++++ Dataset extract
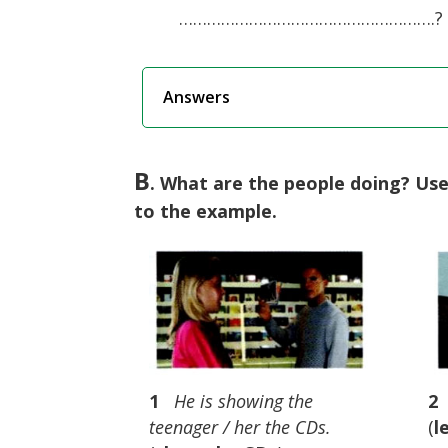
……………………………………………….?
Answers
B
. What are the people doing? Us
to the example.
1
He is showing the
2
teenager / her the CDs.
(
l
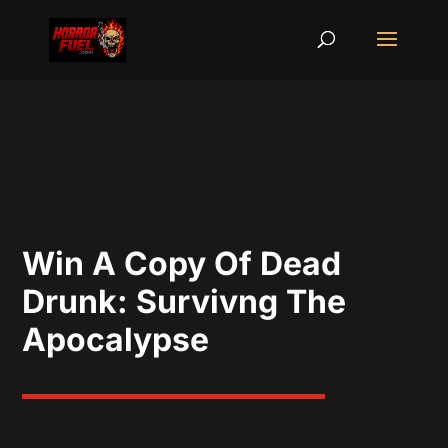
Win A Copy Of Dead
Drunk: Survivng The
Apocalypse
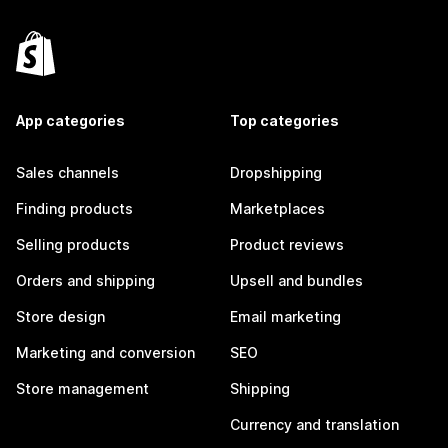
App categories
Top categories
Sales channels
Dropshipping
Finding products
Marketplaces
Selling products
Product reviews
Orders and shipping
Upsell and bundles
Store design
Email marketing
Marketing and conversion
SEO
Store management
Shipping
Currency and translation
++++++++
» Work required: Exactly as written, reproduce all of the entries while dropping the pictures.

» Exercise result:
……………………………………………….?
Answers
B
. What are the people doing? Us
to the example.
1
He is showing the
2
teenager / her the CDs.
(
l
Win A Copy Of Dead
Drunk: Survivng The
Apocalypse
App categories
Top categories
Sales channels
Dropshipping
Finding products
Marketplaces
Selling products
Product reviews
Orders and shipping
Upsell and bundles
Store design
Email marketing
Marketing and conversion
SEO
Store management
Shipping
Currency and translation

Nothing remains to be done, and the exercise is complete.